CECILIA
Cecilia tenía los ojos verdes y un nombre cálido que sonaba a
música. Las manos pequeñas, los labios morados, la piel tostada y el pelo largo.
Cecilia era la chica que trastornaba mis sueños cada noche con su voz de campana
de plata, su risa escandalosa y su presencia inquietante. A veces, la observaba
desde un rincón oscuro, sin que ella reparase en mi presencia. Cecilia, era, en
suma, un ángel caído del cielo.
Mi novia de entonces, Clara, tenía una sonrisa perfecta, una mirada penetrante y
unas manos sabias y experimentadas.
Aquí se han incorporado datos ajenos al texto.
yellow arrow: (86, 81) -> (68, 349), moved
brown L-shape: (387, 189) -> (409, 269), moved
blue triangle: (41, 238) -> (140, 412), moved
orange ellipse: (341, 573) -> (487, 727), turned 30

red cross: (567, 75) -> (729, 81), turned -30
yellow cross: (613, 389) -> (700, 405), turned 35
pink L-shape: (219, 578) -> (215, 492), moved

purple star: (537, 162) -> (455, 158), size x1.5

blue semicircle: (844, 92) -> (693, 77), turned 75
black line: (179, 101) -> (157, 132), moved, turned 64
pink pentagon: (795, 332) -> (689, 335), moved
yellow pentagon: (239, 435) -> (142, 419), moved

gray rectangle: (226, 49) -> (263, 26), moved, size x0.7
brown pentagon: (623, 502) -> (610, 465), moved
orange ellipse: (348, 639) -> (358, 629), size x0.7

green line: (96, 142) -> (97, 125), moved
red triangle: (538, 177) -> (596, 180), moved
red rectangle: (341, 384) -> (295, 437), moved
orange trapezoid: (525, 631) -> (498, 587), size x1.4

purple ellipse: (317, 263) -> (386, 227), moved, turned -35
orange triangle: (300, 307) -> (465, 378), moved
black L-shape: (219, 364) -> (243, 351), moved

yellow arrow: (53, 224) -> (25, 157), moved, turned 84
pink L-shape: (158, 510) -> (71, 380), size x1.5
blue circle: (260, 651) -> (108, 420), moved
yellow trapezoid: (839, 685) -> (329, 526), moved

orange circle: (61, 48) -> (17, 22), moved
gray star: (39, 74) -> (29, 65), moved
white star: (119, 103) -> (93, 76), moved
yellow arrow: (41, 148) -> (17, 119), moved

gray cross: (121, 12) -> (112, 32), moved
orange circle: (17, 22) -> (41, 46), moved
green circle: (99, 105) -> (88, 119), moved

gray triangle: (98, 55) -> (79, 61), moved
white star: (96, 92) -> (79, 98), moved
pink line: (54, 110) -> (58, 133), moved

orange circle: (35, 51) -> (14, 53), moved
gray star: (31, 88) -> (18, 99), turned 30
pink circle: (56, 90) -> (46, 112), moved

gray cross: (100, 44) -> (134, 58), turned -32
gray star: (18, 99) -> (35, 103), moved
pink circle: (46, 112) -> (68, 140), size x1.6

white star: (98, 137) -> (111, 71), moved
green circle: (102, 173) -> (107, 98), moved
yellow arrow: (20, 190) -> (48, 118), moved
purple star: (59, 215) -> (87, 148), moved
Era la chica más popular del grupo, con su
pelo rubio y sus ojos azules que robaban el brillo al cielo. Clara era sincera,
despreocupada, sensual, serena, tibia y hermosa, ¿por qué negarlo? Clara era el
eco de la risa de algún dios perdido. La llama jamás extinta de alguna
fulgurante estrella.
Solo que Clara no era Cecilia... y Cecilia no era Clara.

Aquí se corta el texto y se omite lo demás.